*Required work:*
Exact copy, no pictures: restate each entry below word for word.

+++ Raw data

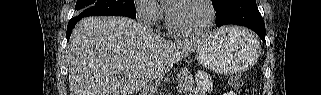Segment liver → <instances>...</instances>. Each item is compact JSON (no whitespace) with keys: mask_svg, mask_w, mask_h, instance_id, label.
Instances as JSON below:
<instances>
[{"mask_svg":"<svg viewBox=\"0 0 321 95\" xmlns=\"http://www.w3.org/2000/svg\"><path fill=\"white\" fill-rule=\"evenodd\" d=\"M200 43L165 40L125 17L83 18L67 47L70 95H135Z\"/></svg>","mask_w":321,"mask_h":95,"instance_id":"liver-1","label":"liver"}]
</instances>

++++++

*Written answer:*
Segment liver → <instances>...</instances>. Each item is compact JSON (no whitespace) with keys: mask_svg, mask_w, mask_h, instance_id, label.
Instances as JSON below:
<instances>
[{"mask_svg":"<svg viewBox=\"0 0 321 95\" xmlns=\"http://www.w3.org/2000/svg\"><path fill=\"white\" fill-rule=\"evenodd\" d=\"M200 43L165 40L125 17L83 18L67 47L70 95H135Z\"/></svg>","mask_w":321,"mask_h":95,"instance_id":"liver-1","label":"liver"}]
</instances>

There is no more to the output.